Sydney was the site of the first permanent settlement by Europeans in Australia following the arrival of a fleet of ships at Botany Bay in 1788, some 18 years after Captain James Cook had landed at the point and claimed the land for Britain as New South Wales.
On board these ships in 1788 were more than 700 convicts whose transportation was approved to ease the overcrowding of British prisons.
Captain Arthur Phillip decided that the first settlement would be best suited to the region which is now known as Sydney Harbour.

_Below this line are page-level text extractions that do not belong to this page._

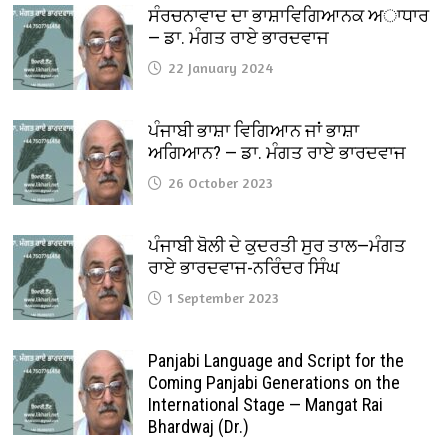
ਸੰਰਚਨਾਵਾਦ ਦਾ ਭਾਸ਼ਾਵਿਗਿਆਨਕ ਅਾਧਾਰ
— ਡਾ. ਮੰਗਤ ਰਾਏ ਭਾਰਦਵਾਜ
22 January 2024
ਪੰਜਾਬੀ ਭਾਸ਼ਾ ਵਿਗਿਆਨ ਜਾਂ ਭਾਸ਼ਾ
ਅਗਿਆਨ? — ਡਾ. ਮੰਗਤ ਰਾਏ ਭਾਰਦਵਾਜ
26 October 2023
ਪੰਜਾਬੀ ਬੋਲੀ ਦੇ ਕੁਦਰਤੀ ਸੁਰ ਤਾਲ—ਮੰਗਤ
ਰਾਏ ਭਾਰਦਵਾਜ-ਨਰਿੰਦਰ ਸਿੰਘ
1 September 2023
Panjabi Language and Script for the
Coming Panjabi Generations on the
International Stage — Mangat Rai
Bhardwaj (Dr.)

He called the spot Sydney Cove after Viscount Sydney, the then Secretary of State in Great Britain.
The first 15 years or so were very difficult with the threat of starvation and disease threatening the settlement’s future, but the transportation of convicts to there continued for more than half a century.
During this time Sydney started to prosper and develop, something which was aided by the discovery of a passage through the Blue Mountains in 1813 and gold to the west of the city in 1851.

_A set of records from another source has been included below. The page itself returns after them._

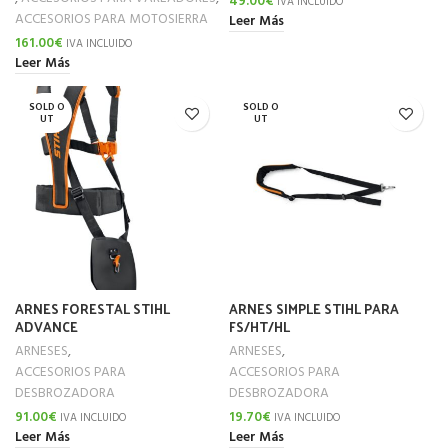
49.00
€
IVA INCLUIDO
ACCESORIOS PARA MOTOSIERRA
Leer Más
161.00
€
IVA INCLUIDO
Leer Más
SOLD O
SOLD O
UT
UT
ARNES FORESTAL STIHL
ARNES SIMPLE STIHL PARA
ADVANCE
FS/HT/HL
ARNESES
,
ARNESES
,
ACCESORIOS PARA
ACCESORIOS PARA
DESBROZADORA
DESBROZADORA
91.00
€
19.70
€
IVA INCLUIDO
IVA INCLUIDO
Leer Más
Leer Más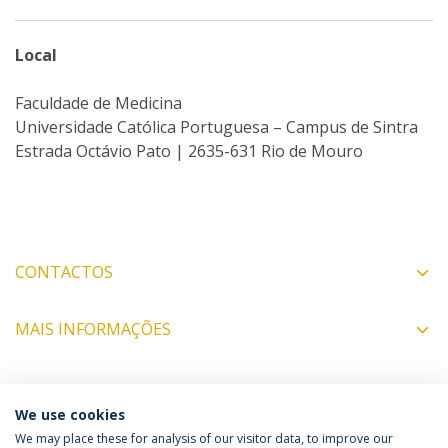
Local
Faculdade de Medicina
Universidade Católica Portuguesa – Campus de Sintra
Estrada Octávio Pato | 2635-631 Rio de Mouro
CONTACTOS
MAIS INFORMAÇÕES
COORDENADORES
We use cookies
We may place these for analysis of our visitor data, to improve our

Sydney’s Centennial Park was the venue for the ceremony at which the Commonwealth of Australia was declared in 1901, an occasion that saw New South Wales become one of six Australian states and Sydney appointed its capital city.

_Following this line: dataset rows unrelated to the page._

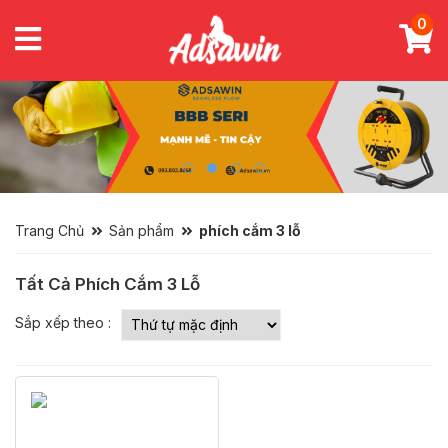
0
Trang Chủ
Sản phẩm
phích cắm 3 lỗ
Tất Cả Phích Cắm 3 Lỗ
Sắp xếp theo :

Some of Australia’s most famous landmarks are found in Sydney with the Sydney Harbour Bridge opened in 1932, at which time it was the world’s largest arch bridge. The Sydney Opera House was built 41 years later at a cost of some $102 million.
Sydney is now Australia’s largest city with a population of some four million people, and its staging of the 2000 Olympic Games played a big part in its ongoing development and rejuvenation.